Saved data entries:
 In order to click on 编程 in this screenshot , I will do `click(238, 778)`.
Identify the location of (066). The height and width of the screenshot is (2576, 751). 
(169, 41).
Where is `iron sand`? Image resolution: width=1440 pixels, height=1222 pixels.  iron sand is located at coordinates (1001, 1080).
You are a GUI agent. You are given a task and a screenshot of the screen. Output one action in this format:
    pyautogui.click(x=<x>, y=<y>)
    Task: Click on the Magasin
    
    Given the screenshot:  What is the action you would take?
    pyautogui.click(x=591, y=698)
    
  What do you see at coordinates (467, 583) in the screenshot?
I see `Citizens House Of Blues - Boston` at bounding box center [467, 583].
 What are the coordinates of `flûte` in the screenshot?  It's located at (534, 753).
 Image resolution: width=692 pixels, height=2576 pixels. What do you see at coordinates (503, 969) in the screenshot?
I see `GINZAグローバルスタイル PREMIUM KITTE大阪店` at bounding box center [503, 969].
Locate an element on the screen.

PROBLEM STATEMENT:
If a line in the records above has the word "this", copy it.

ANSWER AREA:
 In order to click on 编程 in this screenshot , I will do `click(238, 778)`.
You are a GUI agent. You are given a task and a screenshot of the screen. Output one action in this format:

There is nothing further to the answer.